Earlier this summer, the governor of New York signed the state's first medical marijuana law, joining 23 other states and the District of Columbia in allowing some form of legal medical marijuana usage. New York's law, expected to take effect in about a year and a half, is pretty limited, authorizing a total of only five manufacturers to open four dispensaries each, limiting sales to certain forms of the drug (no smoking), and only granting licenses to patients with serious ailments. What might broader legalization look like in the city?

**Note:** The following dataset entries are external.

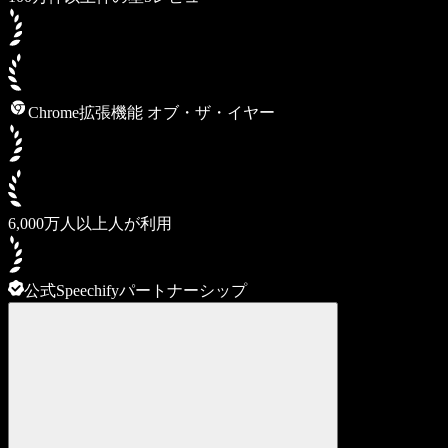
Chrome拡張機能 オブ・ザ・イヤー
6,000万人以上人が利用
公式Speechifyパートナーシップ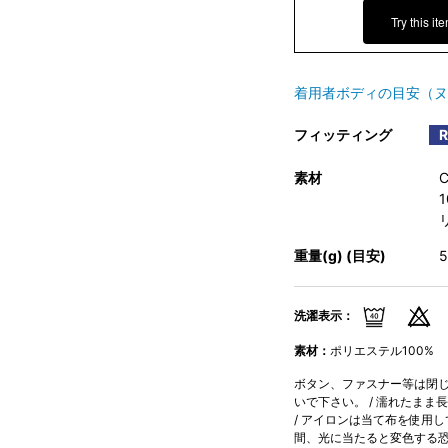
Try this it
着用者ボディの目安（ヌ
フィッティング
素材
重量(g) (目安)
洗濯表示：
素材：
ポリエステル100%
ボタン、ファスナー等は閉じて
いで下さい。 / 濡れたまま
/ アイロンは当て布を使用し
間、光に当たると変色する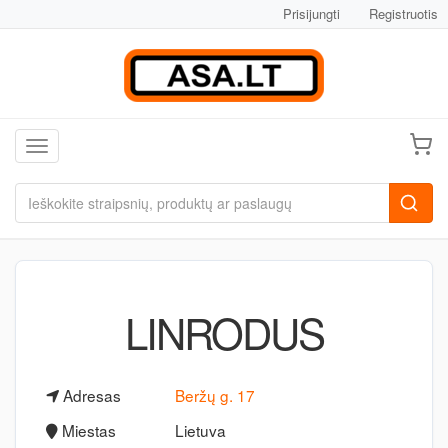
Prisijungti
Registruotis
Toggle navigation
LINRODUS
Adresas
Beržų g. 17
Miestas
Lietuva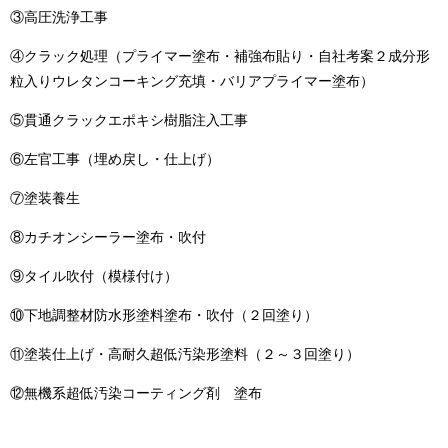
③高圧洗浄工事
④クラック処理（プライマー塗布・補強布貼り・自社考案２成分形
粒入りウレタンコーキング充填・バリアプライマー塗布）
⑤貫通クラックエポキシ樹脂注入工事
⑥左官工事（埋め戻し・仕上げ）
⑦塗装養生
⑧カチオンシーラー塗布・吹付
⑨タイル吹付（模様付け）
⑩下地調整材防水形塗料塗布・吹付（２回塗り）
⑪塗装仕上げ・高耐久超低汚染形塗料（２～３回塗り）
⑫無機系超低汚染コーティング剤 塗布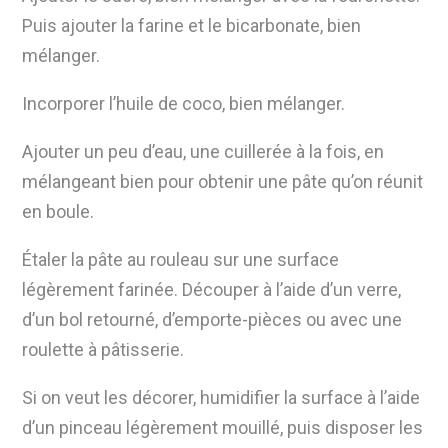
Puis ajouter la farine et le bicarbonate,
bien
mélanger.
Incorporer l’huile de coco, bien mélanger.
Ajouter un peu d’eau, une cuillerée
à la fois, en
mélangeant bien pour obtenir une pâte qu’on réunit
en boule.
Étaler la pâte au rouleau sur une surface
légèrement farinée. Découper à l’aide d’un verre,
d’un bol retourné, d’emporte-pièces ou avec une
roulette à pâtisserie.
Si on veut les décorer, humidifier la surface à l’aide
d’un pinceau légèrement mouillé, puis
disposer les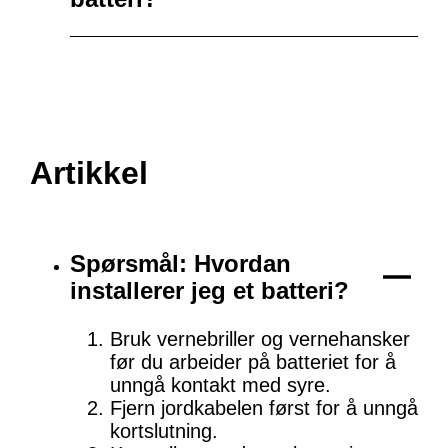
Artikkel
Spørsmål: Hvordan
installerer jeg et batteri?
Bruk vernebriller og vernehansker
før du arbeider på batteriet for å
unngå kontakt med syre.
Fjern jordkabelen først for å unngå
kortslutning.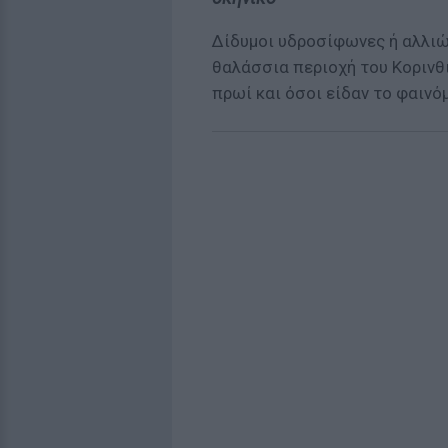
Δίδυμοι υδροσίφωνες ή αλλι
θαλάσσια περιοχή του Κορινθι
πρωί και όσοι είδαν το φαινό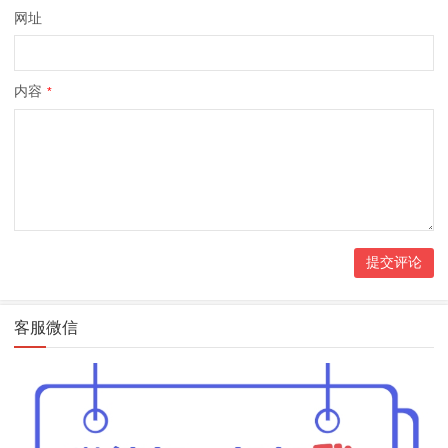
网址
内容
*
客服微信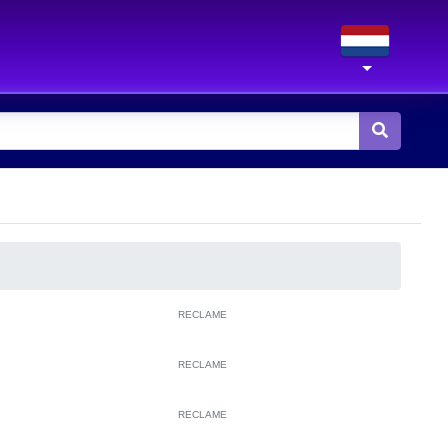
RECLAME
RECLAME
RECLAME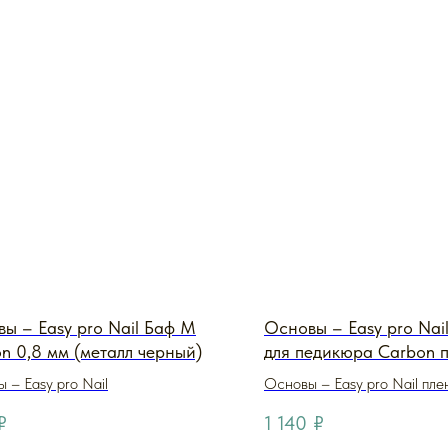
ы – Easy pro Nail Баф M
Основы – Easy pro Nai
n 0,8 мм (металл черный)
для педикюра Carbon 
110\33 (металл carbon
 – Easy pro Nail
Основы – Easy pro Nail пле
металлический)
₽
1 140
₽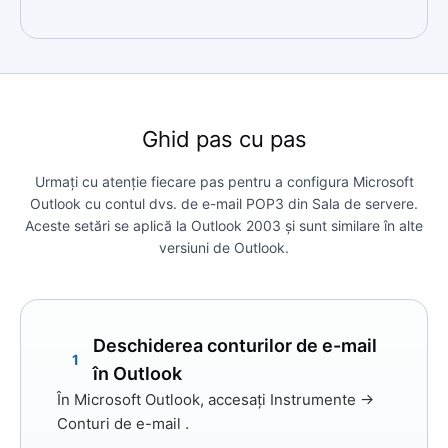
Ghid pas cu pas
Urmați cu atenție fiecare pas pentru a configura Microsoft
Outlook cu contul dvs. de e-mail POP3 din Sala de servere.
Aceste setări se aplică la Outlook 2003 și sunt similare în alte
versiuni de Outlook.
Deschiderea conturilor de e-mail
1
în Outlook
În Microsoft Outlook, accesați
Instrumente →
Conturi de e-mail
.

In a kind of graphic thought experiment, the data visualization team at the ad agency R/GA took a look at where pot dispensaries could theoretically pop up in New York City. R/GA based the visualization on 1,000-foot buffer zone rules Seattle uses to keep weed shops from operating near schools and parks. (These zoning rules seem to be the current standard for locating dispensaries, as the DEA has threatened to shut down dispensaries that operate closer to schools.)
Those well-intentioned rules would make it difficult to sell legal marijuana almost anywhere in Manhattan, their map shows. (Except for a small stretch of Hell's Kitchen, you can't go 1,000 feet without happening upon a school or a park.) The regulations would also make it so that pot dispensaries would likely start up in former industrial zones, like the Brooklyn Navy Yard, a former shipyard turned revitalized industrial park complete with its own whiskey distillery or Greenpoint, a former manufacturing and shipbuilding hub that now serves as a backdrop for twenty-something shenanigans on Girls. In either location dispensary owners would surely find an eager customer base of young hipsters, but they might not be the most central of locations for most people.
One insight that emerged from researching the graphic was that "these are not always the easiest of places to access," especially in the context of using marijuana as medicine, says R/GA associate creative director Johnny Dwyer. "Am I going to go to the Navy Yard to get my medicine?" he wonders. New York's new medical marijuana law prohibits all but the sickest patients from accessing marijuana, limiting prescriptions to patients with deadly diseases like HIV/AIDS, Parkinson's Disease, and cancer. In "trying to keep them away from schools and parks, you get somewhat isolated territories," he explains. "That’s not what the law has in mind."
Retail sales are fully legal under state law in Colorado and Washington, and hell, even the stodgy New York Times editorial board favors legalization. While R/GA doesn't want to take a stance on marijuana policy, managing director Marc Maleh says "one of the goals [of the data visualization] is to spark a conversation about what the legislation should be."